In the United States, the average wait for a kidney or a lung is about three years, according to the U.S. Department of Health and Human Services. The average wait for a liver is just over two years.

In contrast, the wait for a kidney, liver, heart, or corneas in China is between one week and one month.

In a press conference on Dec. 22, 2010, former transplant surgeon, Dr. Eric Goldberg, said that tens of thousands, even more than 100,000 organ donors would need to constitute an “organ bank” in order to create such rapid organ availability.

An ethical question raised by DAFOH is how such a large organ supply is available in China, where the culture is averse to organ donation. Although an organ donor system was established in China in August 2009, according to the People’s Daily, before then a paltry 130 people had signed up to donate their organs since 2003.

China’s minister of Health, Huang Jiefu, said in 2005 that 95 percent of all organ transplants come from executed prisoners.

The numbers just don’t add up, however, according to former Canadian Secretary of State, David Kilgour, and international human rights lawyer, David Matas, who have investigated organ harvesting in China. The number of death row prisoners executed remains fairly similar each year, while the number of organ transplants has increased.

Although the exact number of prisoners executed in China and given death sentences is considered a “state secret,” Amnesty International’s annual report provides estimates that between 400 and 2,500 prisoners are killed annually.

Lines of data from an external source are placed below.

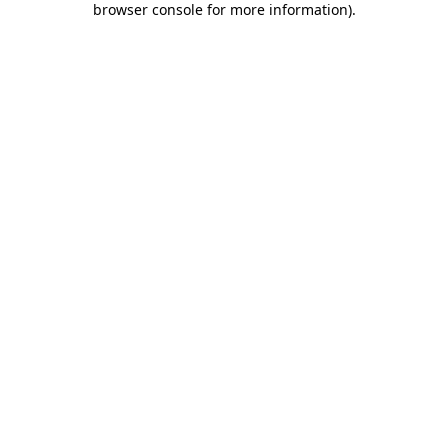
browser console for more information)
.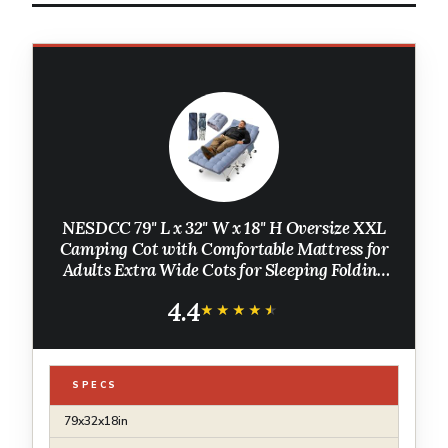
NESDCC 79" L x 32" W x 18" H Oversize XXL
Camping Cot with Comfortable Mattress for
Adults Extra Wide Cots for Sleeping Folding
Cot Camping Bed Heavy Duty with Carry Bag
4.4
for Home Office Outdoor
★★★★★
★★★★★
SPECS
79x32x18in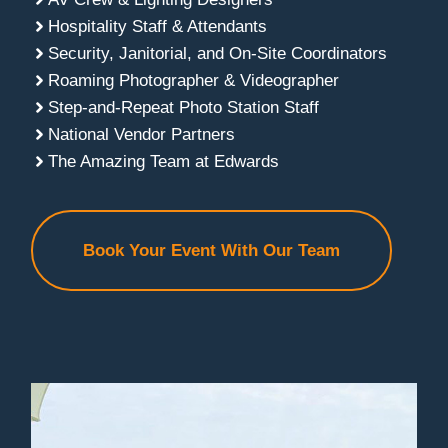
Hospitality Staff & Attendants
Security, Janitorial, and On-Site Coordinators
Roaming Photographer & Videographer
Step-and-Repeat Photo Station Staff
National Vendor Partners
The Amazing Team at Edwards
Book Your Event With Our Team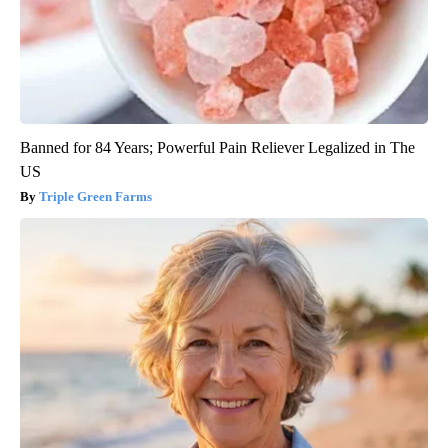
Banned for 84 Years; Powerful Pain Reliever Legalized in The
US
Triple Green Farms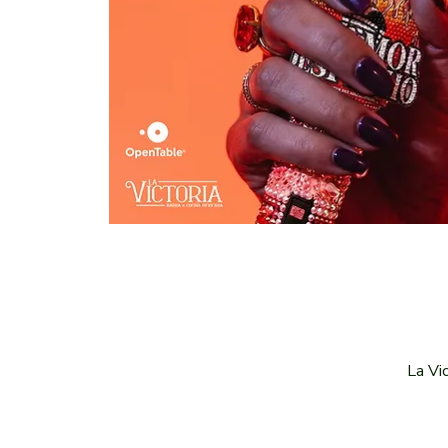
La Vi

These numbers cannot account for the large organ bank needed to provide organs virtually “to order.”

Kilgour and Matas’s investigation found that, of the 90,000 transplants that took place between 1999 and 2005, after taking into consideration executed prisoners and other explained sources, there were 41,500 estimated transplants whose source could not be determined. Kilgour and Matas believe Falun Gong practitioners, who would be killed in the process of harvesting their organs, are the most likely source for these organs. Falun Gong is an ancient spiritual practice, based on the principles of truthfulness, compassion, and tolerance.

In November 2009, Kilgour and Matas published Bloody Harvest: The Killing of Falun Gong for their Organs, which includes 52 pieces of evidence that support allegations that Falun Gong practitioners in China’s labor camps and detention centers, account for the increase in organ transplants in the past 10 years and provide the massive organ bank that makes organs for sale in China readily available.

What Can Be Done?


DAFOH and the authors of Bloody Harvest feel compelled to inform medical communities and governments worldwide about their findings and recommendations.

In an Aug. 31, 2010, speech delivered to a United Nations conference held in Australia, David Kilgour gave 15 recommendations to prevent organ transplant abuse in China, one of which is for parliaments to pass extraterritorial legislation banning transplant tourism.

“Belgian Senator Patrik Vankrunkelsven and Canadian Member of Parliament Borys Wrzesnewskyj has each introduced into the Parliament of his country extraterritorial legislation banning transplant tourism. The proposed legislation would, when enacted, penalize any transplant patient who receives an organ without consent of the donor where the patient knew or ought to have known of the absence of consent,” Kilgour said.

On Oct. 19, 2010, Valerie Boyer, a member of the French National Assembly, introduced a motion that would require French residents who go to other countries for organ transplants to provide proof of the source of those organs.